The Judicial Service Commission (JSC) has summoned a Grade One Magistrate to explain why he continued earning salary and allowances for a year yet he had abandoned work for other duties outside the Judiciary.

The magistrate is expected to face the JSC search and recruitment committee on January 17.

"This follows a submission we received from the chambers of the Chief Registrar on the said magistrate's abandonment of duty," a source told Daily Monitor at the weekend.

According to sources within the Judiciary, the magistrate was appointed about a year ago and posted to a chief magistrate's court in eastern Uganda.

The sources say he reported to the court once but did not remain there. Instead, sources say, he joined a commission of inquiry without first seeking and obtaining leave from the chief registrar, his supervisor.

It's alleged that since his name had been entered onto the pay roll, he was being paid salary for all this time yet he had not been working at the court.

It was discovered last year when magistrates protested that their monthly allowances had been reduced. The magistrate was reportedly among those who complained about the cut, which alerted the Judiciary that he had not been working.

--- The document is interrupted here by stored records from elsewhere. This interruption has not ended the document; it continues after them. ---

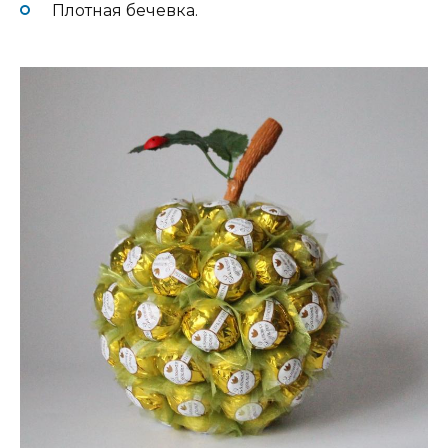
Плотная бечевка.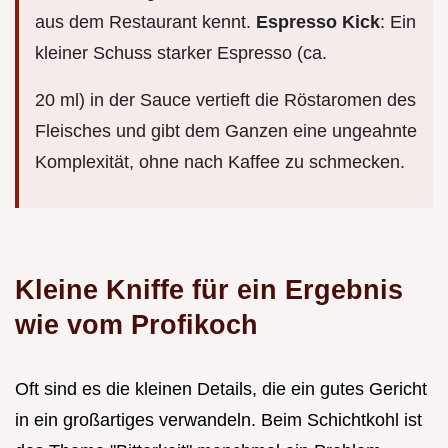
aus dem Restaurant kennt.
Espresso Kick
: Ein
kleiner Schuss starker Espresso (ca.
20 ml) in der Sauce vertieft die Röstaromen des
Fleisches und gibt dem Ganzen eine ungeahnte
Komplexität, ohne nach Kaffee zu schmecken.
Kleine Kniffe für ein Ergebnis
wie vom Profikoch
Oft sind es die kleinen Details, die ein gutes Gericht
in ein großartiges verwandeln. Beim Schichtkohl ist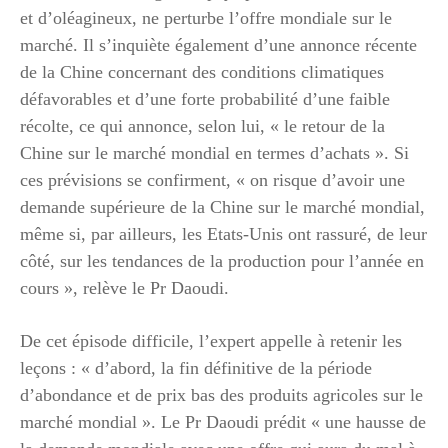
et d’oléagineux, ne perturbe l’offre mondiale sur le
marché. Il s’inquiète également d’une annonce récente
de la Chine concernant des conditions climatiques
défavorables et d’une forte probabilité d’une faible
récolte, ce qui annonce, selon lui, « le retour de la
Chine sur le marché mondial en termes d’achats ». Si
ces prévisions se confirment, « on risque d’avoir une
demande supérieure de la Chine sur le marché mondial,
même si, par ailleurs, les Etats-Unis ont rassuré, de leur
côté, sur les tendances de la production pour l’année en
cours », relève le Pr Daoudi.
De cet épisode difficile, l’expert appelle à retenir les
leçons : « d’abord, la fin définitive de la période
d’abondance et de prix bas des produits agricoles sur le
marché mondial ». Le Pr Daoudi prédit « une hausse de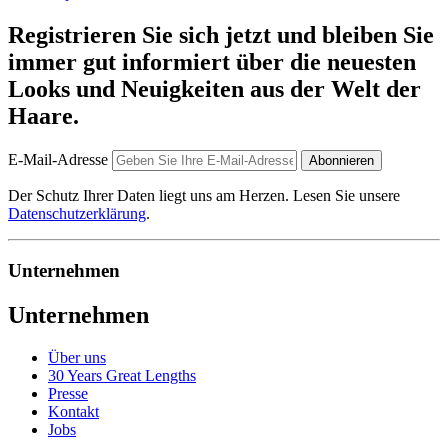
Registrieren Sie sich jetzt und bleiben Sie
immer gut informiert über die neuesten
Looks und Neuigkeiten aus der Welt der
Haare.
E-Mail-Adresse
Abonnieren
Der Schutz Ihrer Daten liegt uns am Herzen. Lesen Sie unsere
Datenschutzerklärung
.
Unternehmen
Unternehmen
Über uns
30 Years Great Lengths
Presse
Kontakt
Jobs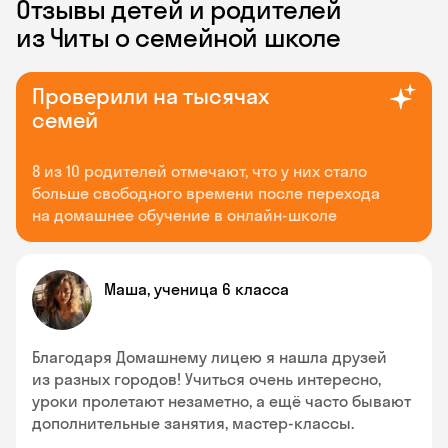
Отзывы детей и родителей
из Читы о семейной школе
Проверили на тысячах
семей
8 из 10 родителей отмечают, что у них стало
больше свободного времени после перехода
на домашнее обучение в онлайн-школе
Маша, ученица 6 класса
Благодаря Домашнему лицею я нашла друзей
из разных городов! Учиться очень интересно,
уроки пролетают незаметно, а ещё часто бывают
дополнительные занятия, мастер-классы.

"The red flag was raised after he made a lot of noise on one of the social media forums for magistrates. That is when the outgoing Chief Registrar (now High Court judge Esta Nambayo) discovered that he was not working yet he was earning a salary," the source said on Friday.

Section 39 of the Public Service Standing Orders states that if a civil servant absconds from duty for 30 days, he or she should be struck off the payroll.

"In the absence of communication from the officer and failure to resume duty within 30 days, the officer shall be deemed to have abandoned duty. The responsible officer shall stop the salary immediately and submit to the appointing authority for a formal directive of his or her removal from the Public Service on abandonment of duty," reads in part Section 19 of the Public Service Standing Orders.

Efforts to reach the magistrate on the matter were futile as his mobile phone contacts were switched off by press time yesterday.